Figure 15 depicts the relationship between different noise ratios and the detection accuracy of the two methods under the four types of noise environments with line graphs, respectively. From the figure, it can be seen that for both methods, the impact of static noise on detection difficulty is smaller than that of dynamic noise under the same other noise conditions, and the impact of background noise is smaller than that of full-image noise. However, when compared to CNN for each type of noise, AVS demonstrates superior noise immunity performance and also a significantly higher noise-free detection capability.
The experimental results show that AVS achieves very high detection accuracy and robustness under both noise-free and four different types of noise compared to the CNN method.
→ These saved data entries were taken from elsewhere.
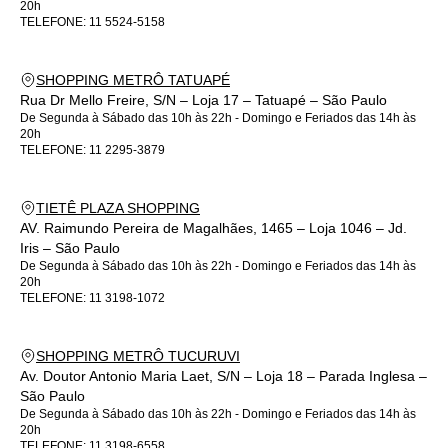
20h
TELEFONE:
11 5524-5158
SHOPPING METRÔ TATUAPÉ
Rua Dr Mello Freire, S/N – Loja 17 – Tatuapé – São Paulo
De Segunda à Sábado das 10h às 22h - Domingo e Feriados das 14h às
20h
TELEFONE:
11 2295-3879
TIETÊ PLAZA SHOPPING
AV. Raimundo Pereira de Magalhães, 1465 – Loja 1046 – Jd.
Iris – São Paulo
De Segunda à Sábado das 10h às 22h - Domingo e Feriados das 14h às
20h
TELEFONE:
11 3198-1072
SHOPPING METRÔ TUCURUVI
Av. Doutor Antonio Maria Laet, S/N – Loja 18 – Parada Inglesa –
São Paulo
De Segunda à Sábado das 10h às 22h - Domingo e Feriados das 14h às
20h
TELEFONE:
11 3198-6558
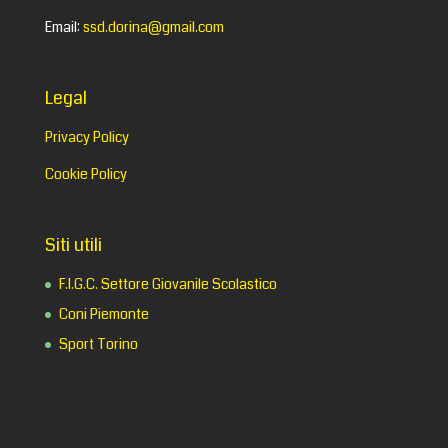
Email:
ssd.dorina@gmail.com
Legal
Privacy Policy
Cookie Policy
Siti utili
F.I.G.C. Settore Giovanile Scolastico
Coni Piemonte
Sport Torino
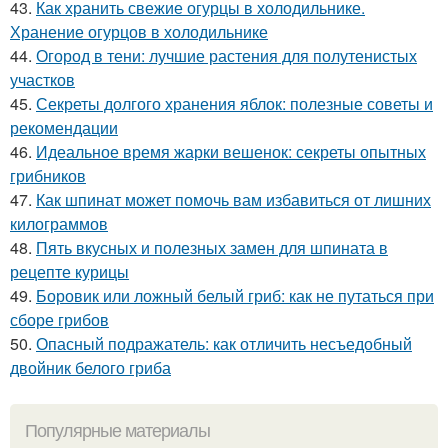
43.
Как хранить свежие огурцы в холодильнике.
Хранение огурцов в холодильнике
44.
Огород в тени: лучшие растения для полутенистых
участков
45.
Секреты долгого хранения яблок: полезные советы и
рекомендации
46.
Идеальное время жарки вешенок: секреты опытных
грибников
47.
Как шпинат может помочь вам избавиться от лишних
килограммов
48.
Пять вкусных и полезных замен для шпината в
рецепте курицы
49.
Боровик или ложный белый гриб: как не путаться при
сборе грибов
50.
Опасный подражатель: как отличить несъедобный
двойник белого гриба
Популярные материалы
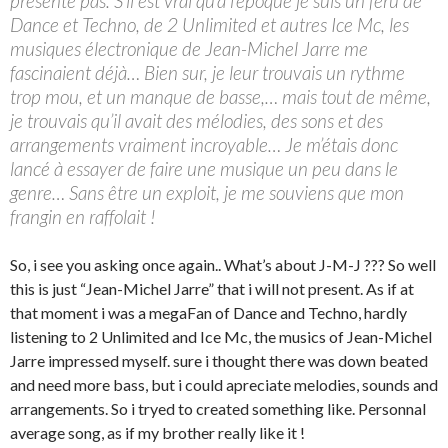
présente pas. S’il est vrai qu’à l’époque je suis un féru de
Dance et Techno, de 2 Unlimited et autres Ice Mc, les
musiques électronique de Jean-Michel Jarre me
fascinaient déjà… Bien sur, je leur trouvais un rythme
trop mou, et un manque de basse,… mais tout de même,
je trouvais qu’il avait des mélodies, des sons et des
arrangements vraiment incroyable… Je m’étais donc
lancé à essayer de faire une musique un peu dans le
genre… Sans être un exploit, je me souviens que mon
frangin en raffolait !
So, i see you asking once again.. What’s about J-M-J ??? So well
this is just “Jean-Michel Jarre” that i will not present. As if at
that moment i was a megaFan of Dance and Techno, hardly
listening to 2 Unlimited and Ice Mc, the musics of Jean-Michel
Jarre impressed myself. sure i thought there was down beated
and need more bass, but i could apreciate melodies, sounds and
arrangements. So i tryed to created something like. Personnal
average song, as if my brother really like it !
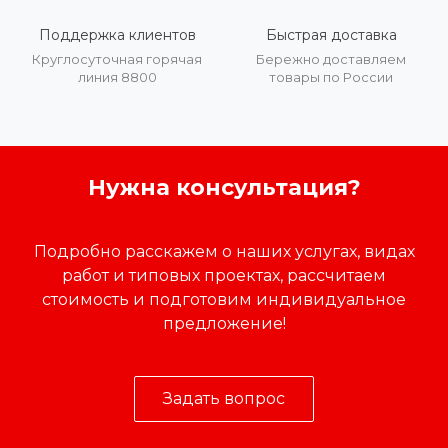
Поддержка клиентов
Быстрая доставка
Круглосуточная горячая
Бережно доставляем
линия 8800
товары по России
Нужна консультация?
Подробно расскажем о наших услугах, видах
работ и типовых проектах, рассчитаем
стоимость и подготовим индивидуальное
предложение!
Задать вопрос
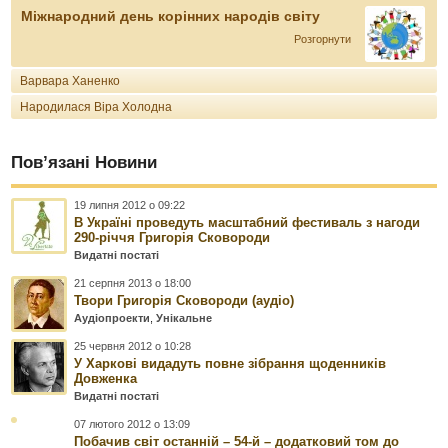
Міжнародний день корінних народів світу
Розгорнути
Варвара Ханенко
Народилася Віра Холодна
Пов’язані Новини
19 липня 2012 о 09:22
В Україні проведуть масштабний фестиваль з нагоди
290-річчя Григорія Сковороди
Видатні постаті
21 серпня 2013 о 18:00
Твори Григорія Сковороди (аудіо)
Аудіопроекти
,
Унікальне
25 червня 2012 о 10:28
У Харкові видадуть повне зібрання щоденників
Довженка
Видатні постаті
07 лютого 2012 о 13:09
Побачив світ останній – 54-й – додатковий том до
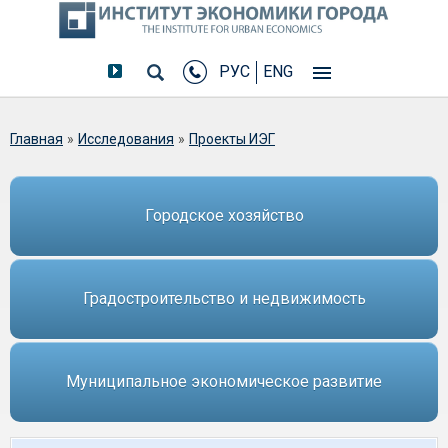
РУС
ENG
Вы здесь
Главная
»
Исследования
»
Проекты ИЭГ
Городское хозяйство
Градостроительство и недвижимость
Муниципальное экономическое развитие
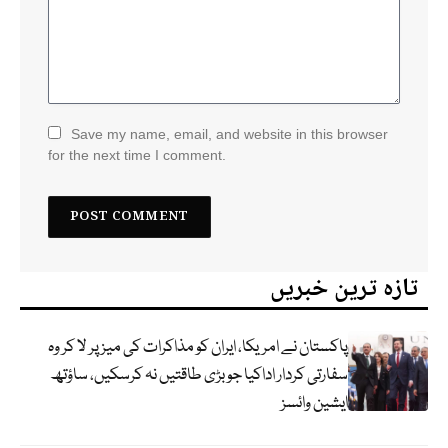
Save my name, email, and website in this browser
for the next time I comment.
تازہ ترین خبریں
پاکستان نے امریکا، ایران کو مذاکرات کی میز پر لا کر وہ
سفارتی کردار اداکیا جو بڑی طاقتیں نہ کرسکیں، ساؤتھ
ایشین وائسز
At the same time, since the design of AVS is based on the real function of each corresponding cell in the retina to reproduce the physiological collaboration phenomenon of the relevant direction-sensitive pathway, there is no learning optimization process, no teaching data import, and no need to introduce any parameters in AVS. Compared with CNNs, which require a huge model parameter optimization task for a large amount of data during the learning process, AVS has the inherent advantage of being an extremely efficient motion direction detector even if the learning process is skipped, thus saving significant computational resources. This is because AVS has a strong physiological background, which makes it fully interpretable; whereas CNN has been considered a black-box optimizer with a lack of interpretability. Moreover, in terms of hardware implementation, AVS is designed based entirely on the physiological computational properties of relative neurons, requiring only three simple operation modes: comparison, summation, and logic operations, and is therefore extremely easy to implement in hardware, allowing for a very high computational speed while greatly liberating the scope of application scenarios. In summary, AVS has four important characteristics of high effectivity, robustness, efficiency, and rationality at the same time.